--- START ---
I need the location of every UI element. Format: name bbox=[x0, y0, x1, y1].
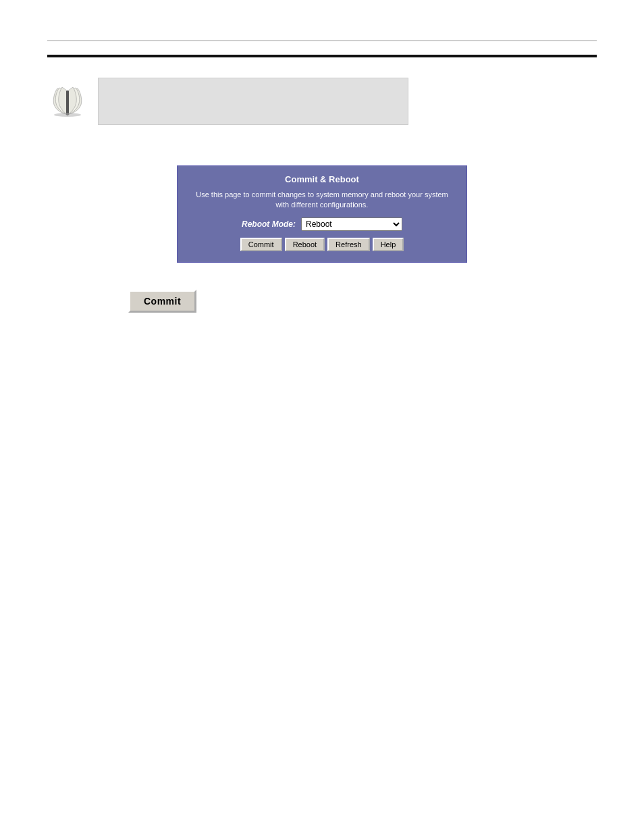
panel-help-button[interactable]: Help bbox=[373, 238, 404, 251]
panel-buttons: Commit Reboot Refresh Help bbox=[191, 238, 453, 251]
panel-title: Commit & Reboot bbox=[191, 174, 453, 184]
book-icon bbox=[47, 81, 88, 122]
commit-reboot-panel: Commit & Reboot Use this page to commit … bbox=[177, 165, 467, 263]
svg-point-0 bbox=[54, 113, 81, 117]
thick-rule bbox=[47, 55, 597, 57]
panel-section: Commit & Reboot Use this page to commit … bbox=[47, 165, 597, 263]
panel-description: Use this page to commit changes to syste… bbox=[191, 190, 453, 211]
panel-refresh-button[interactable]: Refresh bbox=[327, 238, 370, 251]
reboot-mode-label: Reboot Mode: bbox=[242, 219, 296, 229]
content-area: Commit & Reboot Use this page to commit … bbox=[47, 78, 597, 313]
icon-panel bbox=[47, 78, 597, 125]
reboot-mode-row: Reboot Mode: Reboot bbox=[191, 217, 453, 231]
commit-large-button[interactable]: Commit bbox=[128, 290, 196, 313]
panel-reboot-button[interactable]: Reboot bbox=[285, 238, 325, 251]
reboot-mode-select[interactable]: Reboot bbox=[301, 217, 402, 231]
gray-description-box bbox=[98, 78, 408, 125]
commit-button-section: Commit bbox=[47, 290, 597, 313]
panel-commit-button[interactable]: Commit bbox=[240, 238, 282, 251]
top-rule bbox=[47, 41, 597, 41]
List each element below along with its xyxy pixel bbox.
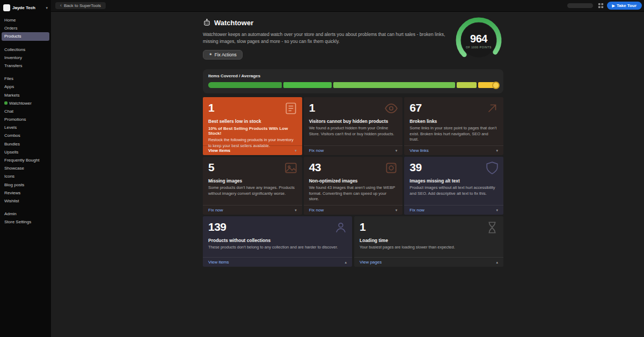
score-bar [208, 82, 498, 88]
issue-description: These products don't belong to any colle… [208, 245, 347, 251]
issue-card-footer: Fix now ▾ [304, 145, 403, 155]
issue-action-link[interactable]: Fix now [208, 208, 223, 213]
store-switcher[interactable]: Jayde Tech ▾ [0, 2, 51, 16]
issue-action-link[interactable]: View items [208, 148, 230, 153]
issue-card-footer: View pages ▴ [354, 257, 503, 267]
issue-action-link[interactable]: Fix now [309, 148, 324, 153]
issue-description: Your busiest pages are loading slower th… [360, 245, 498, 251]
sidebar-group-settings: Admin Store Settings [0, 210, 51, 226]
sidebar: Jayde Tech ▾ Home Orders Products Collec… [0, 0, 51, 337]
chevron-down-icon[interactable]: ▾ [295, 208, 297, 213]
sidebar-item-transfers[interactable]: Transfers [2, 62, 49, 70]
sidebar-item-showcase[interactable]: Showcase [2, 164, 49, 172]
sidebar-item-upsells[interactable]: Upsells [2, 148, 49, 156]
fix-actions-button[interactable]: ✶ Fix Actions [203, 50, 243, 60]
sidebar-item-chat[interactable]: Chat [2, 107, 49, 115]
issue-card-footer: View links ▾ [404, 145, 503, 155]
sidebar-group-catalog: Collections Inventory Transfers [0, 46, 51, 70]
issue-title: Best sellers low in stock [208, 119, 297, 124]
sidebar-item-admin[interactable]: Admin [2, 210, 49, 218]
chevron-down-icon[interactable]: ▾ [396, 149, 398, 153]
fix-actions-label: Fix Actions [215, 52, 237, 57]
score-bar-segment [208, 82, 282, 88]
issue-card-missing-alt-text[interactable]: 39 Images missing alt text Product image… [404, 157, 503, 215]
hourglass-icon [485, 221, 499, 235]
play-icon: ▶ [612, 4, 615, 8]
sidebar-group-main: Home Orders Products [0, 16, 51, 41]
issue-action-link[interactable]: Fix now [409, 208, 425, 213]
dashboard-header: Watchtower Watchtower keeps an automated… [203, 19, 503, 65]
issue-description: Some links in your store point to pages … [409, 126, 498, 143]
issue-count: 139 [208, 221, 347, 233]
sidebar-item-blog-posts[interactable]: Blog posts [2, 181, 49, 189]
score-bar-segment [457, 82, 477, 88]
sidebar-item-files[interactable]: Files [2, 75, 49, 83]
sidebar-item-frequently-bought[interactable]: Frequently Bought [2, 156, 49, 164]
issue-card-grid-bottom: 139 Products without collections These p… [203, 216, 503, 267]
topbar: ‹ Back to SuperTools ▶ Take Tour [51, 0, 644, 12]
issue-title: Non-optimized images [309, 178, 398, 184]
issue-card-footer: View items ▴ [203, 257, 352, 267]
sidebar-item-icons[interactable]: Icons [2, 172, 49, 180]
score-value: 964 [454, 33, 503, 45]
sidebar-item-collections[interactable]: Collections [2, 46, 49, 54]
issue-action-link[interactable]: Fix now [309, 208, 324, 213]
sidebar-group-tools: Files Apps Markets Watchtower Chat Promo… [0, 75, 51, 205]
sidebar-item-products[interactable]: Products [2, 32, 49, 40]
sidebar-item-orders[interactable]: Orders [2, 24, 49, 32]
issue-title: Loading time [360, 238, 498, 243]
sidebar-item-bundles[interactable]: Bundles [2, 140, 49, 148]
shield-icon [485, 161, 499, 175]
page-description: Watchtower keeps an automated watch over… [203, 31, 445, 45]
chevron-down-icon[interactable]: ▾ [396, 208, 398, 213]
apps-icon[interactable] [598, 3, 604, 9]
issue-description: We found a product hidden from your Onli… [309, 126, 398, 137]
issue-card-grid: 1 Best sellers low in stock 10% of Best … [203, 97, 503, 215]
issue-card-loading-time[interactable]: 1 Loading time Your busiest pages are lo… [354, 216, 503, 267]
issue-description: We found 43 images that aren't using the… [309, 185, 398, 202]
sidebar-item-promotions[interactable]: Promotions [2, 115, 49, 123]
sidebar-item-combos[interactable]: Combos [2, 131, 49, 140]
issue-action-link[interactable]: View items [208, 260, 229, 265]
issue-card-low-stock[interactable]: 1 Best sellers low in stock 10% of Best … [203, 97, 302, 155]
issue-card-unoptimized-images[interactable]: 43 Non-optimized images We found 43 imag… [304, 157, 403, 215]
robot-icon [203, 19, 211, 27]
sidebar-item-home[interactable]: Home [2, 16, 49, 24]
sidebar-item-inventory[interactable]: Inventory [2, 54, 49, 62]
score-caption: OF 1000 POINTS [454, 46, 503, 49]
chevron-down-icon[interactable]: ▾ [496, 208, 498, 213]
chevron-down-icon[interactable]: ▾ [496, 149, 498, 153]
issue-title: Visitors cannot buy hidden products [309, 119, 398, 124]
sidebar-item-store-settings[interactable]: Store Settings [2, 218, 49, 226]
score-bar-knob [492, 82, 500, 89]
issue-card-missing-images[interactable]: 5 Missing images Some products don't hav… [203, 157, 302, 215]
person-icon [334, 221, 348, 235]
sidebar-item-levels[interactable]: Levels [2, 123, 49, 131]
issue-action-link[interactable]: View links [409, 148, 428, 153]
back-arrow-icon: ‹ [60, 3, 62, 8]
chevron-up-icon[interactable]: ▴ [496, 260, 498, 265]
chevron-up-icon[interactable]: ▴ [345, 260, 347, 265]
issue-title: Images missing alt text [409, 178, 498, 184]
sidebar-item-watchtower[interactable]: Watchtower [2, 99, 49, 107]
link-arrow-icon [485, 101, 499, 115]
title-row: Watchtower [203, 19, 445, 27]
list-icon [284, 101, 298, 115]
issue-card-hidden-products[interactable]: 1 Visitors cannot buy hidden products We… [304, 97, 403, 155]
chevron-down-icon[interactable]: ▾ [295, 149, 297, 153]
issue-card-footer: Fix now ▾ [304, 205, 403, 215]
sidebar-item-wishlist[interactable]: Wishlist [2, 197, 49, 205]
image-icon [284, 161, 298, 175]
take-tour-button[interactable]: ▶ Take Tour [607, 2, 642, 10]
issue-card-broken-links[interactable]: 67 Broken links Some links in your store… [404, 97, 503, 155]
issue-action-link[interactable]: View pages [360, 260, 382, 265]
eye-icon [384, 101, 398, 115]
issue-card-no-collections[interactable]: 139 Products without collections These p… [203, 216, 352, 267]
sidebar-item-markets[interactable]: Markets [2, 91, 49, 99]
back-to-supertools-button[interactable]: ‹ Back to SuperTools [55, 2, 106, 9]
watchtower-app-icon [4, 101, 8, 105]
store-name: Jayde Tech [12, 5, 43, 10]
sidebar-item-apps[interactable]: Apps [2, 83, 49, 91]
sidebar-item-reviews[interactable]: Reviews [2, 189, 49, 197]
score-bar-segment [283, 82, 332, 88]
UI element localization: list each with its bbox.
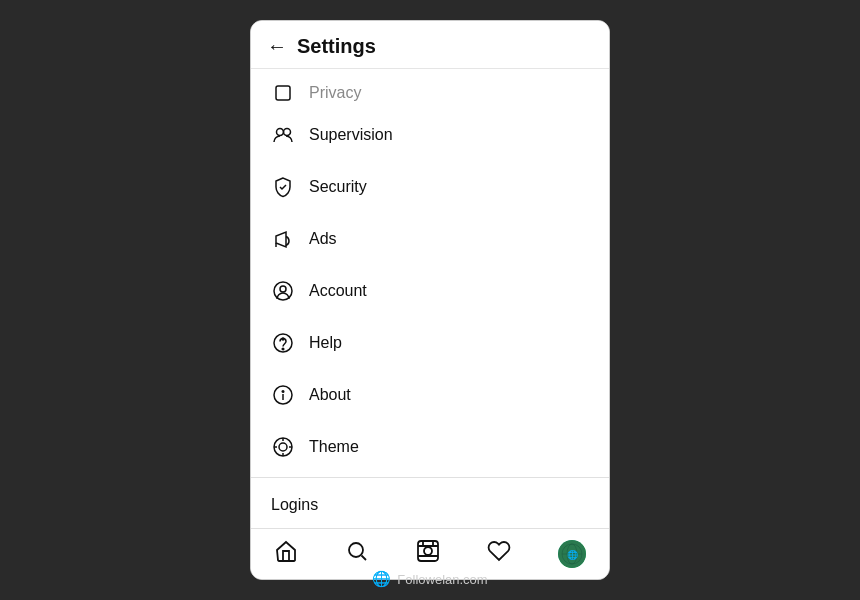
svg-point-8 — [282, 348, 284, 350]
menu-item-security[interactable]: Security — [251, 161, 609, 213]
menu-item-ads[interactable]: Ads — [251, 213, 609, 265]
nav-search-icon[interactable] — [345, 539, 369, 569]
about-label: About — [309, 386, 351, 404]
menu-item-about[interactable]: About — [251, 369, 609, 421]
svg-point-19 — [349, 543, 363, 557]
about-icon — [271, 383, 295, 407]
nav-avatar[interactable]: 🌐 — [558, 540, 586, 568]
supervision-icon — [271, 123, 295, 147]
svg-point-13 — [279, 443, 287, 451]
phone-container: ← Settings Privacy — [250, 20, 610, 580]
nav-reels-icon[interactable] — [416, 539, 440, 569]
svg-point-2 — [284, 129, 291, 136]
svg-point-11 — [282, 391, 284, 393]
svg-rect-0 — [276, 86, 290, 100]
watermark-globe-icon: 🌐 — [372, 570, 391, 588]
logins-label: Logins — [271, 496, 318, 514]
svg-point-5 — [280, 286, 286, 292]
menu-list: Privacy Supervision — [251, 69, 609, 528]
account-icon — [271, 279, 295, 303]
ads-icon — [271, 227, 295, 251]
settings-header: ← Settings — [251, 21, 609, 69]
back-button[interactable]: ← — [267, 35, 287, 58]
section-divider — [251, 477, 609, 478]
security-label: Security — [309, 178, 367, 196]
privacy-icon — [271, 81, 295, 105]
nav-home-icon[interactable] — [274, 539, 298, 569]
svg-rect-21 — [418, 541, 438, 561]
help-icon — [271, 331, 295, 355]
menu-item-help[interactable]: Help — [251, 317, 609, 369]
security-icon — [271, 175, 295, 199]
screen-wrapper: ← Settings Privacy — [0, 0, 860, 600]
help-label: Help — [309, 334, 342, 352]
menu-item-supervision[interactable]: Supervision — [251, 109, 609, 161]
ads-label: Ads — [309, 230, 337, 248]
svg-text:🌐: 🌐 — [566, 549, 578, 561]
svg-point-1 — [277, 129, 284, 136]
supervision-label: Supervision — [309, 126, 393, 144]
theme-label: Theme — [309, 438, 359, 456]
account-label: Account — [309, 282, 367, 300]
svg-line-20 — [362, 556, 367, 561]
page-title: Settings — [297, 35, 376, 58]
menu-item-logins[interactable]: Logins — [251, 482, 609, 528]
nav-heart-icon[interactable] — [487, 539, 511, 569]
svg-point-22 — [424, 547, 432, 555]
theme-icon — [271, 435, 295, 459]
watermark: 🌐 Followelan.com — [372, 570, 487, 588]
watermark-text: Followelan.com — [397, 572, 487, 587]
privacy-label: Privacy — [309, 84, 361, 102]
menu-item-account[interactable]: Account — [251, 265, 609, 317]
menu-item-theme[interactable]: Theme — [251, 421, 609, 473]
menu-item-privacy[interactable]: Privacy — [251, 69, 609, 109]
--- END ---
◆ **ACTIVITY**
Write out every line of the preceding listing that contains "name".

◆ **RESPONSE BELOW**
I need the location of every UI element. Format: name bbox=[x0, y0, x1, y1].
store-name: Jayde Tech [12, 5, 43, 10]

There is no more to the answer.